## Work instructions:
Each line from the one containing "今、欲しい夏モノをMIDORI長野で！ Now On SALE開催" through the last line of the entries below is to be transcribed exactly. Nothing else belongs in the reply.

Dataset entries
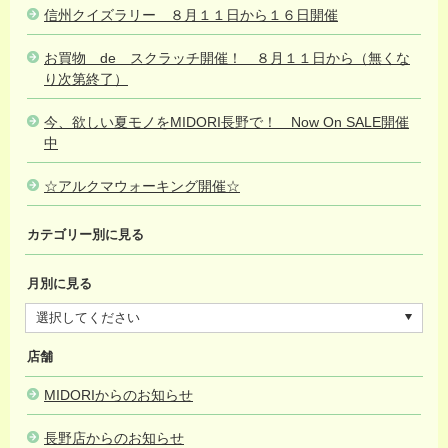
信州クイズラリー ８月１１日から１６日開催
2026.08.05
お買物 de スクラッチ開催！ ８月１１日から（無くな
り次第終了）
2026.08.05
今、欲しい夏モノをMIDORI長野で！ Now On SALE開催
中
2026.08.05
☆アルクマウォーキング開催☆
2026.08.01
カテゴリー別に見る
月別に見る
店舗
MIDORIからのお知らせ
長野店からのお知らせ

## Exercise answer:
今、欲しい夏モノをMIDORI長野で！ Now On SALE開催
中
2026.08.05
☆アルクマウォーキング開催☆
2026.08.01
カテゴリー別に見る
月別に見る
店舗
MIDORIからのお知らせ
長野店からのお知らせ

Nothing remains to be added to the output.